PROBLEM DESCRIPTION:
Filter these entries down to the lines that hold the word "About", and show each of them.

Document structure recognition data:
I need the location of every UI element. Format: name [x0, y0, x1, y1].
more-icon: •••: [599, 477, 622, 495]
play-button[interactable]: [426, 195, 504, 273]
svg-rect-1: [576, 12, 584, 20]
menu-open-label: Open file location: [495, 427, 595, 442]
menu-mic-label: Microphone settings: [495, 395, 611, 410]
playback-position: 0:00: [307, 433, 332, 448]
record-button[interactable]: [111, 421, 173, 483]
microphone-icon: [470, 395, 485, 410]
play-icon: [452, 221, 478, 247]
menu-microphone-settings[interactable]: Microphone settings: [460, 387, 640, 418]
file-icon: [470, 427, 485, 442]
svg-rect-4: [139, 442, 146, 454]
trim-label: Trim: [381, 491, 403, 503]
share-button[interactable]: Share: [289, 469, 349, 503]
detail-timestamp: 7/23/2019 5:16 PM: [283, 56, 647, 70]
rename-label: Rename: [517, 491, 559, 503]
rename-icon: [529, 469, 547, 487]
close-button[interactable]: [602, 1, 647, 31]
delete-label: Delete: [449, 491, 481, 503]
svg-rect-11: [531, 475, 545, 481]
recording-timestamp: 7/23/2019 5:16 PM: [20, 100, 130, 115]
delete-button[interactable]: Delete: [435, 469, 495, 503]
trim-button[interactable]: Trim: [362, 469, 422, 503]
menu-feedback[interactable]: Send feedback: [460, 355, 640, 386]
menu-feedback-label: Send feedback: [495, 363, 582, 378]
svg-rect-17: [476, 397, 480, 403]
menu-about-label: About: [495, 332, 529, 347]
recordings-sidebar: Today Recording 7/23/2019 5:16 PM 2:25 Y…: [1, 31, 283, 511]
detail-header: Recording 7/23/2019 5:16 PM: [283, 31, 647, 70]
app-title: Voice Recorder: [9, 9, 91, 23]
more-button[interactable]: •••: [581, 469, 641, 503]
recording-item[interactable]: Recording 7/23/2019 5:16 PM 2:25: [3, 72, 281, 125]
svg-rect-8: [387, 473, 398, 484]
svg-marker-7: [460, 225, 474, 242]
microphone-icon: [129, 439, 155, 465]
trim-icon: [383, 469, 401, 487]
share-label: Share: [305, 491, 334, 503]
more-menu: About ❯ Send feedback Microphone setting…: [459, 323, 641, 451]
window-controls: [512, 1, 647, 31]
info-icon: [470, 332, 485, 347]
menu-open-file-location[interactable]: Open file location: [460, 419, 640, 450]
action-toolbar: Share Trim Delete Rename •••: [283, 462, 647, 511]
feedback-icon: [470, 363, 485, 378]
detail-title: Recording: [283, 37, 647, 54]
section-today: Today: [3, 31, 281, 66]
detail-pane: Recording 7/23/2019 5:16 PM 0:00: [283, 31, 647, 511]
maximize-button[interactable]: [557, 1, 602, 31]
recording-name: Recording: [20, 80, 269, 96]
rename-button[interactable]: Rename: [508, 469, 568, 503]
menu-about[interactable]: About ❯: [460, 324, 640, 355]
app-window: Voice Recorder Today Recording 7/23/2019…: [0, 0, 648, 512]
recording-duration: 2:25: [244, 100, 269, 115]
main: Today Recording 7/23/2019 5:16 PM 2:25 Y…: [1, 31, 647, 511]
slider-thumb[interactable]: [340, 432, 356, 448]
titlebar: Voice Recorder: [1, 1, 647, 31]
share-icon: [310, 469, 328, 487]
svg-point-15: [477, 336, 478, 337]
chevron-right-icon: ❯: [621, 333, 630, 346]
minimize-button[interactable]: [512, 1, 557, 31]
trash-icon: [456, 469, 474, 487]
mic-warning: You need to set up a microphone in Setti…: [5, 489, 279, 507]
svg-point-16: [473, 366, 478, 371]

RESPONSE TO THE EXERCISE:
menu-about-label: About: [495, 332, 529, 347]
more-menu: About ❯ Send feedback Microphone setting…: [459, 323, 641, 451]
menu-about[interactable]: About ❯: [460, 324, 640, 355]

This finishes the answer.